Unsurprisingly, there’s one topic that continually comes up in the conversations we’re having: motivation.

What is motivation?

It’s most basic definition is:

A reason or reasons for acting or behaving in a particular way.

A more psychology based definition is:

The process that initiates, guides and maintains goal-oriented behaviours.

Now here’s the problem with motivation. While I agree it can be very useful in getting us started with something (the ‘initiates’ part of the definition above), we run into some serious trouble when relying on it to guide and maintain our goal-oriented behaviours.

Here’s why.

Starting a new habit involves overcoming discomfort and feelings of deprivation. For example:

  • There’s the discomfort you feel getting out of bed at 5am because that’s the only time you have available in your day for exercise.
  • There’s the deprivation you feel passing on the melting moment you’re used to having with your 10am coffee every day.
  • There’s the fear of missing out you get when you close Twitter and Facebook in order to actually do some work.

Relying on motivation to offset discomfort and deprivation might work on the first day. It may even work on the second. But by day three, motivation’s lost its mojo and its power. That’s the point where you start negotiating with yourself: “I’ll just sleep in today and start again tomorrow”.

So if we can’t rely on motivation to help form a new habit what can we rely on? I have three tactics to offer:

1. Start small

And when I say small I mean smaaaaaaaaaaall. I have heard an example of someone wanting to start the habit of flossing once a day; they started by flossing just one tooth. Yes, that’s right – one tooth? Why? Because it is such a tiny thing, requiring such little effort, it would be ridiculous if they didn’t do it.

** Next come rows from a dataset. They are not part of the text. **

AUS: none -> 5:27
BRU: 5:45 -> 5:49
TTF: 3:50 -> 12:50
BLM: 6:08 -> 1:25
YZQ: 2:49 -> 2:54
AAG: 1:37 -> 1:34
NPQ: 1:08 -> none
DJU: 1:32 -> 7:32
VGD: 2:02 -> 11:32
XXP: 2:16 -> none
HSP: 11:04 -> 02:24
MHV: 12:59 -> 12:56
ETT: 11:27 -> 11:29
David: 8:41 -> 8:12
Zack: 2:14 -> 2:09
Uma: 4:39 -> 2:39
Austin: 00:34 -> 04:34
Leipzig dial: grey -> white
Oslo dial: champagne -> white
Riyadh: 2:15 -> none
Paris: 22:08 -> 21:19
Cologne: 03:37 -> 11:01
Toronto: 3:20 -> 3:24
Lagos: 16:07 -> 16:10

What if you wanted to start a daily writing habit? You could set yourself the target of writing 100 words a day. That’s like 2-3 paragraphs. You don’t even need a computer for that – you could write 100 words on the back of a napkin in your lunch break.

If you want to start an exercise habit, set yourself the target of walking for 10 minutes each day. Or get a Fitbit and set yourself the target of walking 1000 steps a day (this is tiny – the Fitbit crew want everyone to walk 10,000 steps a day).

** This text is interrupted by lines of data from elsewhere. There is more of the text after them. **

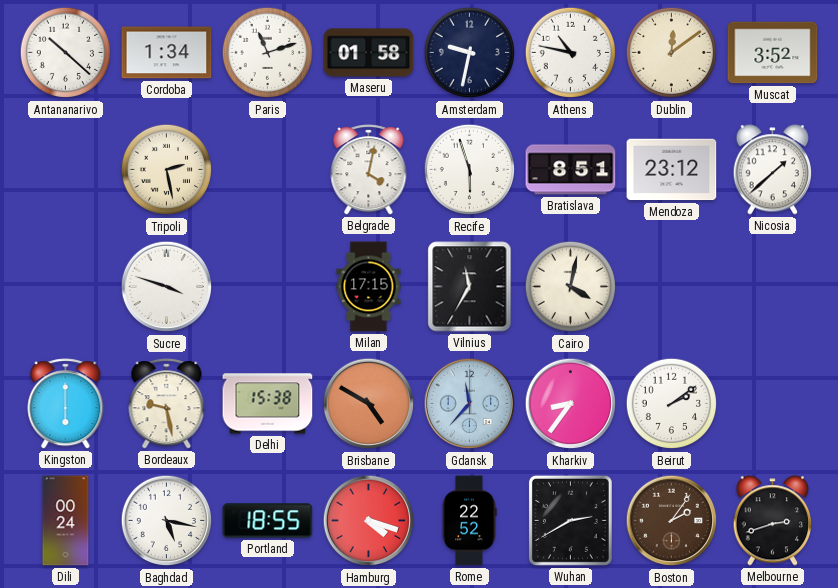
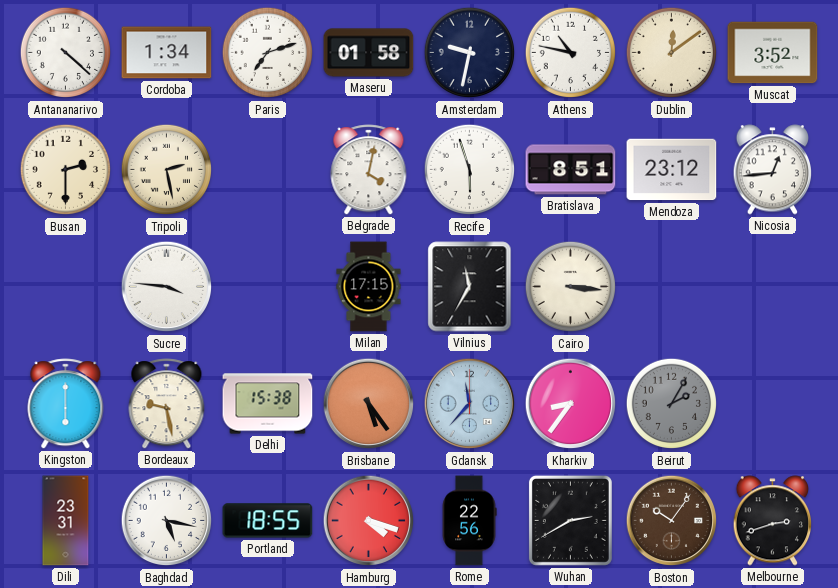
Antananarivo: 10:22 -> 4:22
Paris: 11:12 -> 7:12
Busan: none -> 2:30
Nicosia: 1:38 -> 12:44
Sucre: 3:48 -> 3:46
Cairo: 4:02 -> 3:16
Brisbane: 4:50 -> 5:24
Beirut: 2:09 -> 2:05
Beirut dial: white -> grey
Dili: 00:24 -> 23:31
Rome: 22:52 -> 22:56
Boston: 2:06 -> 10:06
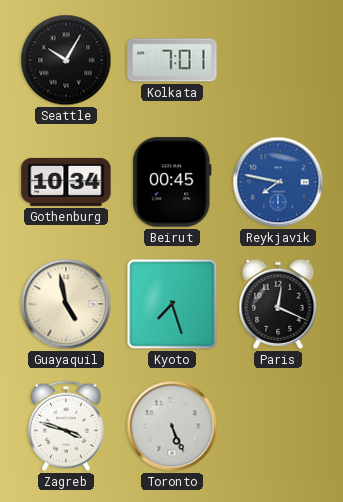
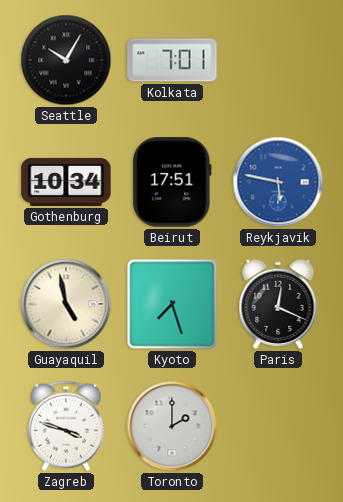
Beirut: 00:45 -> 17:51
Reykjavik: 7:47 -> 5:47
Toronto: 5:26 -> 2:00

If you want to start eating better – why not start each day with a green smoothie. Don’t fret too much about what you eat for the rest of the day for now … just start your day well.

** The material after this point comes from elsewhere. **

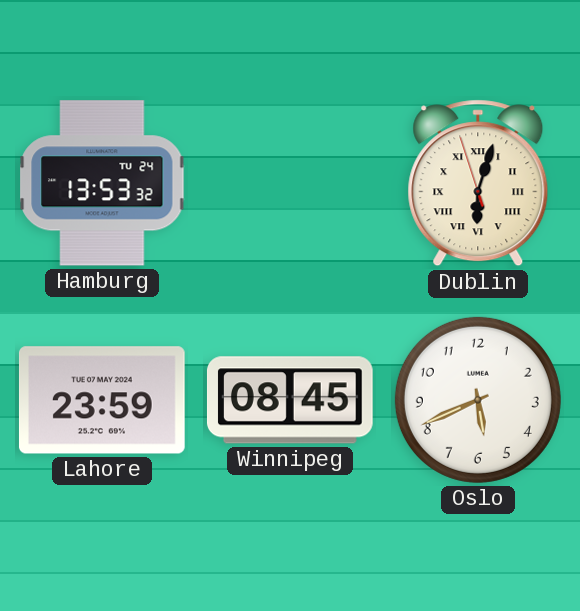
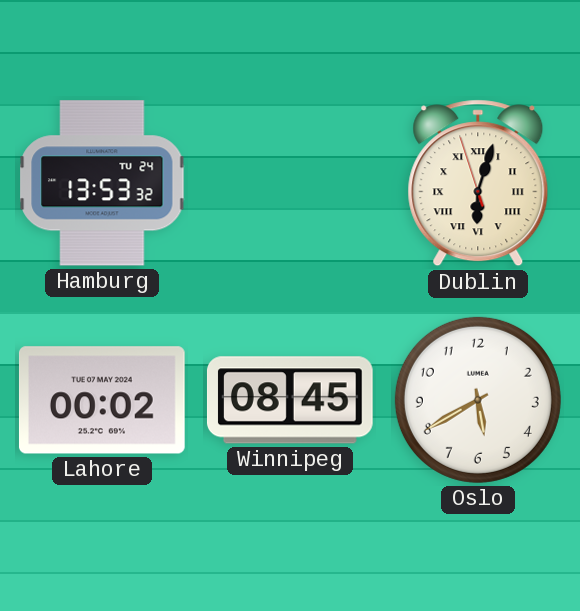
Lahore: 23:59 -> 00:02
Oslo: 5:41 -> 5:40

Whatever your end goal is, start with something tiny and make it non-negotiable that you do that thing every single day.

2. One thing at a time

Don’t try to create more than one new habit at a time.

Creating new habits is already hard and there is no magic time period for how long it takes. (The harder it is to make a habit automatic, the longer it will take to create. Something like ‘drink a glass of water each day on waking’ can become a habit quite quickly, something like ‘quitting sugar’ takes longer.)

I get that when we’re on a health kick, or a productivity kick, we all want to make ALL THE CHANGES HAPPEN RIGHT THIS SECOND.

What we forget is, in the same way lots of little things can quickly add up to something big on the negative side of the ledger, (ie that one little croissant we ate every day on our month-long European holiday) … so too can they add up pretty quickly on the positive side of the ledger.

Give yourself at least a month to get a habit started and ingrained before attempting to start a new one. You will be pleasantly surprised how quickly each month passes and how fast a host of great new habits becomes part of your days.

3. Be kind to yourself

Here’s the thing. You will fall off the bandwagon. You will have a day, or even a week where everything goes to poo. And this is where most people get down on themselves for being useless, decide they have no self-control or motivation and therefore decide there is no point keeping going.

Please don’t be this person. A bad day is just that – a bad day. It is not an indictment on you as a person nor is it an indication of your general uselessness.

Life – she is a roller coaster. So, roll!